_Exercise prompt_
Look through the lines below and extract any with the word "Collection".

(Source data)
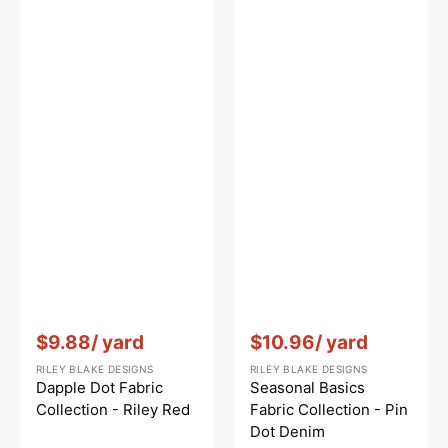
Vendor:
:
Vendor:
:
$9.88
/ yard
$10.96
/ yard
RILEY BLAKE DESIGNS
RILEY BLAKE DESIGNS
Dapple Dot Fabric
Seasonal Basics
Collection - Riley Red
Fabric Collection - Pin
Dot Denim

_Your solution_
Collection - Riley Red
Fabric Collection - Pin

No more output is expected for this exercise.